Determine the number of lines in the data that include the word "plików", and write only that number.
══════════
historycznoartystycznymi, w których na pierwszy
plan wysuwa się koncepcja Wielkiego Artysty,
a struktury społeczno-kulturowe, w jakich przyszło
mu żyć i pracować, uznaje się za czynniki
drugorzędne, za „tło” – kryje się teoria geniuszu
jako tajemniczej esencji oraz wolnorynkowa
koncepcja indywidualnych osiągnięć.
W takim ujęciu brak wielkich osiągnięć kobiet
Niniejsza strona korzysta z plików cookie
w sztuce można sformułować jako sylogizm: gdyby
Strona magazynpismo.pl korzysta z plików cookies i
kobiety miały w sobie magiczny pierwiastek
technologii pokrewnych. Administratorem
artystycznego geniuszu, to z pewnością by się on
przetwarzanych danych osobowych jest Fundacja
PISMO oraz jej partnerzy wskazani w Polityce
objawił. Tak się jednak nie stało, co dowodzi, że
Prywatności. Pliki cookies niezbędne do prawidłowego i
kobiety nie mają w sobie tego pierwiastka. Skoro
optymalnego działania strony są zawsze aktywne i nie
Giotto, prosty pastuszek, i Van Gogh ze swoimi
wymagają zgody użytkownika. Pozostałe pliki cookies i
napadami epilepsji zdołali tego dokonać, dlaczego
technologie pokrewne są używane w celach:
══════════
§ **Response**: 2